Swift also noted that the phrasing was common, and that she had worn a T-shirt bearing the words “haters gonna hate” at a 2013 concert.

The songs don’t appear to have anything in common, except the core contested lines.

The 3LW tune uses the lyrics: “Playas, they gonna play / And haters, they gonna hate,” while Swift’s track uses the lines “‘Cause the players gonna play, play, play, play, play / And the haters gonna hate, hate, hate, hate, hate.”

It has also been pointed out that the contested lyrics, or close variations on them, have appeared in a number of 21st century songs, including Eric Church’s 2014 ‘The Outsiders’; BTS’ 2017 ‘Mic Drop’; and the Notorious B.I.G’s 1997 ‘Playa Hata’.

(Getty Images)

In an initial dismissal of the case, federal judge Michael Fitzgerald wrote the lyrics were “too brief, unoriginal and uncreative” to be protected.
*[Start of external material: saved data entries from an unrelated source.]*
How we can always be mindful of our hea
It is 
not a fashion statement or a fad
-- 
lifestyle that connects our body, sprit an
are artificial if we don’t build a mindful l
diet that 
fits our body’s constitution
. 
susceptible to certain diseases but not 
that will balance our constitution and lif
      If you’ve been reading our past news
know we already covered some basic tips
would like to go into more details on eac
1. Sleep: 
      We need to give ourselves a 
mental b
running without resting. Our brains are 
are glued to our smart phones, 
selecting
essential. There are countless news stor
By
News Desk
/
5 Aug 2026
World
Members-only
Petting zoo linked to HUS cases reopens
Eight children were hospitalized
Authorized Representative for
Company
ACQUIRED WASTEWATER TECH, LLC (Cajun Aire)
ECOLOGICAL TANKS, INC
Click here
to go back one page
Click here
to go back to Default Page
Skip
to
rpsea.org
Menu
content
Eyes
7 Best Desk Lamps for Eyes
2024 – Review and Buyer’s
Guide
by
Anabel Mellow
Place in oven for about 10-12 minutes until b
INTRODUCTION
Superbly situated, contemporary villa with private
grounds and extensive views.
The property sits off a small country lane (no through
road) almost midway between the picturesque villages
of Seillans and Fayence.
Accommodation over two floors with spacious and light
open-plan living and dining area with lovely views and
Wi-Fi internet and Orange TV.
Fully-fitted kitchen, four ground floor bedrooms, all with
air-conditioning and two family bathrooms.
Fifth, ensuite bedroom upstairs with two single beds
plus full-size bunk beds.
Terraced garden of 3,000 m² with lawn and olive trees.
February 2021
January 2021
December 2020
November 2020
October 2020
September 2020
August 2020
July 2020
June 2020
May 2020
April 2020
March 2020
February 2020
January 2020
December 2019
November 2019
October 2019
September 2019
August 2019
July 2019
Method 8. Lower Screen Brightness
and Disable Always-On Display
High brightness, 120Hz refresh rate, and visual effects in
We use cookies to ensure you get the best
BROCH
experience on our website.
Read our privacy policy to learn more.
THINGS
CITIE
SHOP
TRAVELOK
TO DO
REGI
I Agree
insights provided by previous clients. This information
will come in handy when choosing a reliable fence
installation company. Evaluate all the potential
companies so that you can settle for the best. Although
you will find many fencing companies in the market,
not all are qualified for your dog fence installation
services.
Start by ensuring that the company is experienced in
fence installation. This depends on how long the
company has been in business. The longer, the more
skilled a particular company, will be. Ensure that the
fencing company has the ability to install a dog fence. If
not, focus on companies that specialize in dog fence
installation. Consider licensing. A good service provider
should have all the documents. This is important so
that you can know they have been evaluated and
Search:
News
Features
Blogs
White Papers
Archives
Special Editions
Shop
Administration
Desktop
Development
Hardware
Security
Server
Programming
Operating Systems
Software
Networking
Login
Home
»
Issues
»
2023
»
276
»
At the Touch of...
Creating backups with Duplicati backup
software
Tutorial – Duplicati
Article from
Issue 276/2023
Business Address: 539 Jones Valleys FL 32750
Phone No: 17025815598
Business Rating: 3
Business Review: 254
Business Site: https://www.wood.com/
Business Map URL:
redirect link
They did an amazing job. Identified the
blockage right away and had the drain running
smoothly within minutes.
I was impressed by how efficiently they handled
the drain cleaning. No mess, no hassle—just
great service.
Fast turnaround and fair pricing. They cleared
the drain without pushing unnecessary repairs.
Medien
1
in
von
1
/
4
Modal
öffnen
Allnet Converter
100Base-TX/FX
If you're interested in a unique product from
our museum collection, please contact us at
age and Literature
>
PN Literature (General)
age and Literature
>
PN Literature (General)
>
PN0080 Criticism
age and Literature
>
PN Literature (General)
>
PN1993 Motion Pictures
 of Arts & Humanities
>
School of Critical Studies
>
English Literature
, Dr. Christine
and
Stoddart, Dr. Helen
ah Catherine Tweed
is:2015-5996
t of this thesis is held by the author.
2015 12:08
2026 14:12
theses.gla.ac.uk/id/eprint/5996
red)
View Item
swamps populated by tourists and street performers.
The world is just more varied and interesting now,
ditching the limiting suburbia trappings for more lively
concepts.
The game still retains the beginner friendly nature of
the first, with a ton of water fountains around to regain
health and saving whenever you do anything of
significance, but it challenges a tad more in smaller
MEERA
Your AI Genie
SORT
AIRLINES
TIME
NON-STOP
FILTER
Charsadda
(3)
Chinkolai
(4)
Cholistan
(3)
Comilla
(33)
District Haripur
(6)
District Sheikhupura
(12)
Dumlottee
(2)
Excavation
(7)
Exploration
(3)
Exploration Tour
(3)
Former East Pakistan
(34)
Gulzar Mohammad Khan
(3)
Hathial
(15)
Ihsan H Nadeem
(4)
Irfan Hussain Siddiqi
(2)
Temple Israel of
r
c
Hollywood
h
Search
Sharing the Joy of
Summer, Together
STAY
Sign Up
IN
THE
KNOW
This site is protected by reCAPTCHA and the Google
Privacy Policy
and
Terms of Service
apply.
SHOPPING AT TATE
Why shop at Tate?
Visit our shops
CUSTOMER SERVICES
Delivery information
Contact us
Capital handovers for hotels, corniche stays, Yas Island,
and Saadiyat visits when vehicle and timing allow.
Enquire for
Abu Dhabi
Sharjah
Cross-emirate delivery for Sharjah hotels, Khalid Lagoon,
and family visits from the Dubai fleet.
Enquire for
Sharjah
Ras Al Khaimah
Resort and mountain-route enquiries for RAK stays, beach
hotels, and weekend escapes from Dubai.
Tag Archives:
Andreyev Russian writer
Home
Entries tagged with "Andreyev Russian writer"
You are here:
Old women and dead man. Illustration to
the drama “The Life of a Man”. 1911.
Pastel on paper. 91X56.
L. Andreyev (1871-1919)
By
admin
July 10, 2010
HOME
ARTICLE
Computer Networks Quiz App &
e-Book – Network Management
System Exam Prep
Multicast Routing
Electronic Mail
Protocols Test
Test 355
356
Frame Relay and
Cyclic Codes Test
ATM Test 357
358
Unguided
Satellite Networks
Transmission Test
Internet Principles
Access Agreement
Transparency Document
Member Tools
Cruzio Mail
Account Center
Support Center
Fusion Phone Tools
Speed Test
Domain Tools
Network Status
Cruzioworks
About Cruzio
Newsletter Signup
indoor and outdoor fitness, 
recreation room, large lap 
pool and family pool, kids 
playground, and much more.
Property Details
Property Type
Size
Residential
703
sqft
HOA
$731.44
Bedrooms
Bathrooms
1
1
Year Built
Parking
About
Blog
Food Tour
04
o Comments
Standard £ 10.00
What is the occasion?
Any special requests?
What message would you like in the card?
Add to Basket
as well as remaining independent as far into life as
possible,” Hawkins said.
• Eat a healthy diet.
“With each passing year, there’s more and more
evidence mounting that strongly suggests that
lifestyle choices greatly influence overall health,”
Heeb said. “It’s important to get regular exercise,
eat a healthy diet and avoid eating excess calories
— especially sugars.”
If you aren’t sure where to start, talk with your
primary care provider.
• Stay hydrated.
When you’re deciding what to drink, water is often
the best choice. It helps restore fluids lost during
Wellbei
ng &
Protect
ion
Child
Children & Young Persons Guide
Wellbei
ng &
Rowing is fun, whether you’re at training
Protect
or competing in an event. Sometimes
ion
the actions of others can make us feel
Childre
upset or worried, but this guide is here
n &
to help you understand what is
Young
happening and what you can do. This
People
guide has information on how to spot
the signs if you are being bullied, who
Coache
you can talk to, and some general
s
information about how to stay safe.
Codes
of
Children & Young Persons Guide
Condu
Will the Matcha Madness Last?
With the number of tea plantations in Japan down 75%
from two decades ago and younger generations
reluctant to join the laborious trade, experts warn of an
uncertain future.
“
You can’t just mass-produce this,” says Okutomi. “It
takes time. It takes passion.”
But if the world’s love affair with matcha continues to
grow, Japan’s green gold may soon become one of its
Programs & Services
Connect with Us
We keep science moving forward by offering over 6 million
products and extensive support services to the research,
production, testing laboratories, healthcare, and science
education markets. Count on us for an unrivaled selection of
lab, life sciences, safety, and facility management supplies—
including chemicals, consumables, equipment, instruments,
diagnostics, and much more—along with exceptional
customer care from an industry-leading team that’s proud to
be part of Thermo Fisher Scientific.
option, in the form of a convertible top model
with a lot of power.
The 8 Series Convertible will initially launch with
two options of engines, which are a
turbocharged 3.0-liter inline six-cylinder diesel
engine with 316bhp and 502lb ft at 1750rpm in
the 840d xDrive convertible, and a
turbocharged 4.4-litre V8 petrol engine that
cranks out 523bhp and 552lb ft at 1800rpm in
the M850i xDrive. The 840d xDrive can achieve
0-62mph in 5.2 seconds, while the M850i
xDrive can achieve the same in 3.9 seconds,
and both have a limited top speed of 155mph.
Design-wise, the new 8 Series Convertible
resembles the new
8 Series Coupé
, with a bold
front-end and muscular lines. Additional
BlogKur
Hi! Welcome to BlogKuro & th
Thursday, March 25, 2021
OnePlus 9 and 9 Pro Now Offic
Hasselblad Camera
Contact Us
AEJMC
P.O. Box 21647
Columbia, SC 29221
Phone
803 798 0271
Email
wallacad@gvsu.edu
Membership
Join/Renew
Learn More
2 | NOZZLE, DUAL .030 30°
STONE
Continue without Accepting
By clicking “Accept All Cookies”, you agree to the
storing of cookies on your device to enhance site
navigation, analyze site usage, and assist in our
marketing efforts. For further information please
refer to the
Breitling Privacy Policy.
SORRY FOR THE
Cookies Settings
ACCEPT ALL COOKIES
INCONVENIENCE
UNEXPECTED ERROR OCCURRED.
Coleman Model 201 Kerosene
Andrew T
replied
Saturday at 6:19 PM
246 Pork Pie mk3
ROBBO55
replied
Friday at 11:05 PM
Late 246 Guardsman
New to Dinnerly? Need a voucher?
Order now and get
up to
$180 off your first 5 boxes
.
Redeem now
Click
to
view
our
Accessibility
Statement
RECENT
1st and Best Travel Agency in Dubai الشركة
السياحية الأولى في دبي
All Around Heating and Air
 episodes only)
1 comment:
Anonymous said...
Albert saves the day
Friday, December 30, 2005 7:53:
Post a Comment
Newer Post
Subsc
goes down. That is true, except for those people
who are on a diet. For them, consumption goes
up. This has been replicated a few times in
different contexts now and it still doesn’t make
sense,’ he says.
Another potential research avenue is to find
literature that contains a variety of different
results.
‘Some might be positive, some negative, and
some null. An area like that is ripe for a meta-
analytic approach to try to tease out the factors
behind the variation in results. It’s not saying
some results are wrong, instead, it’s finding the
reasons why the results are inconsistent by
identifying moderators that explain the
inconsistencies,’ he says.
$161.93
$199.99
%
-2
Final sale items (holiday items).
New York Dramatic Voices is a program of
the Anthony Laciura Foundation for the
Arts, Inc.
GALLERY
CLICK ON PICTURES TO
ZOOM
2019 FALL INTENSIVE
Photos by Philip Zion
He added: “In the early 2000s, popular culture was adequately suffused with the concepts of players and haters to render the phrases ‘playas … gonna play’ or ‘haters … gonna hate’ standing on their own, no more creative than ‘runners gonna run,’ ‘drummers gonna drum,’ or ‘swimmers gonna swim’.”

Subsequently, on having the case returned to him by a higher court, the judge said Swift’s lawyers “made a strong closing argument”, adding it was not so clear-cut that leaving it to a jury was unwarranted.

In the new motion, Swift’s lawyer, Peter Anderson, wrote: “It is, unfortunately, not unusual for a hit song to be met by litigants hoping for a windfall based on tenuous claims that their own song was copied. But even against that background, Plaintiffs’ claim sticks out as particularly baseless.”